Le discours antiterroriste : un lieu de déploiement d’une revendication du consentement politique

Une analyse du discours politique sur le « terrorisme » est en fait une analyse du traitement politique de la question du « terrorisme ». « En effet, comme tout fait social, la sécurité et l’insécurité ne sont pas des données qui s’imposeraient objectivement, mais sont le produit d’un ensemble de médiations au sein de l’espace public » (Macé, 2002, p. 33). En outre, nous pouvons estimer que les questions de « terrorisme » relèvent de processus de codage particuliers dans la mesure où, si les dirigeants politiques n’ont pas l’initiative dans le déclenchement d’un attentat, le pouvoir politique n’est pas dénué de capacités d’énonciation du problème du « terrorisme ».

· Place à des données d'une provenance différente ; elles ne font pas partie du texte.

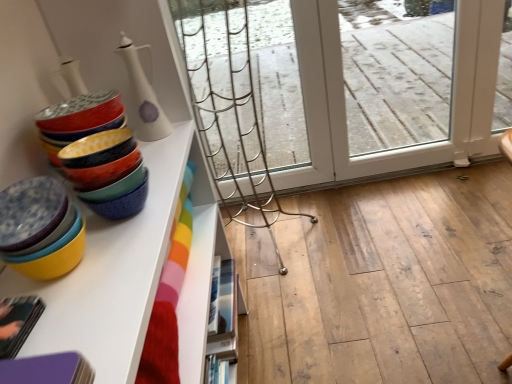 Question: Visually, is white glossy vase at upper left, acting as the second tableware starting from the front, positioned to the left or to the right of white glossy bookshelf at lower center?

Choices:
 (A) left
 (B) right

Answer: (A)

Question: Considering the positions of white glossy vase at upper left, acting as the second tableware starting from the front, and white glossy bookshelf at lower center in the image, is white glossy vase at upper left, acting as the second tableware starting from the front, wider or thinner than white glossy bookshelf at lower center?

Choices:
 (A) wide
 (B) thin

Answer: (B)

Question: Which object is the closest to the matte ceramic bowls at left, positioned as the second tableware in back-to-front order?

Choices:
 (A) white glossy bookshelf at lower center
 (B) matte ceramic bowls at left
 (C) white glossy vase at upper left, which ranks as the first tableware in top-to-bottom order

Answer: (B)

Question: Which is nearer to the matte ceramic bowls at left, which appears as the 2th tableware when viewed from the top?

Choices:
 (A) white glossy bookshelf at lower center
 (B) white glossy vase at upper left, which ranks as the first tableware in top-to-bottom order
 (C) matte ceramic bowls at left

Answer: (C) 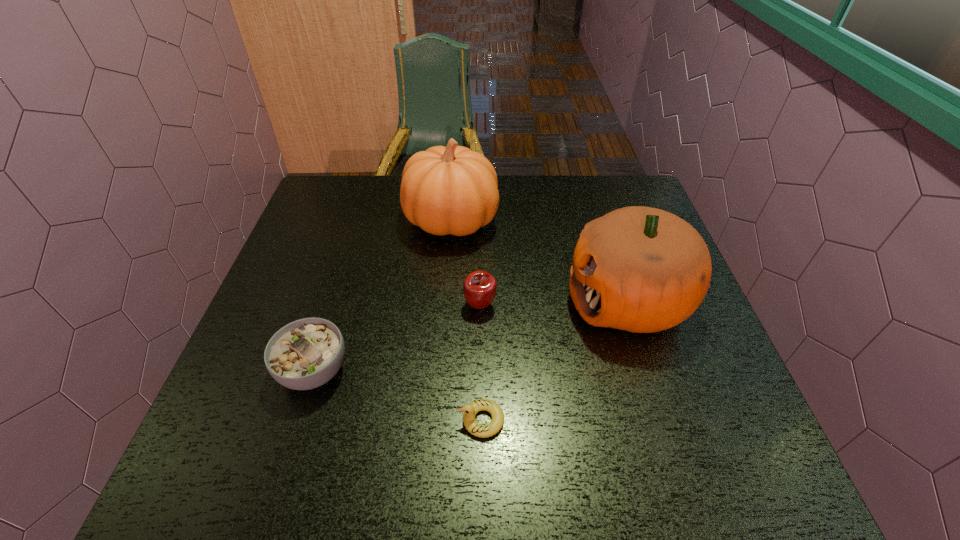 Identify the location of vacant space at the near edge of the desktop. (561, 454).

Find the location of `vacant space at the left edge of the desktop`. vacant space at the left edge of the desktop is located at coordinates (319, 300).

En effet, la moindre tentative ou menace d’attentat suscite une médiatisation importante (pour les périodes très récentes, affaire « AZF » en 2004 et attentats contre des radars fixes en 200724) et souvent une récupération politique (lettre de menaces d’un groupuscule inconnu en mars 2004, découverte de bâtons de dynamite dans un grand magasin parisien en décembre 2008). Cette présence médiatique du « terrorisme » et la forme doxique des discours antiterroristes tendent à masquer les processus de codage et de construction effectués par les acteurs politiques afin de leur donner du sens. En France, ce type de violence demeure incomparablement moins meurtrier que les accidents de la route ou les infections nosocomiales : entre 1966 et 2005, on estime à 192 le nombre de morts dus à des attentats sur le territoire national25 contre 4620 personnes décédées sur la route26 et 4200 décès environ imputables à une infection nosocomiale contractée dans un établissement hospitalier27, pour la seule année 2007. La matérialité de l’acte « terroriste » n’est donc pas la seule raison pour comprendre sa retraduction dans les discours antiterroristes.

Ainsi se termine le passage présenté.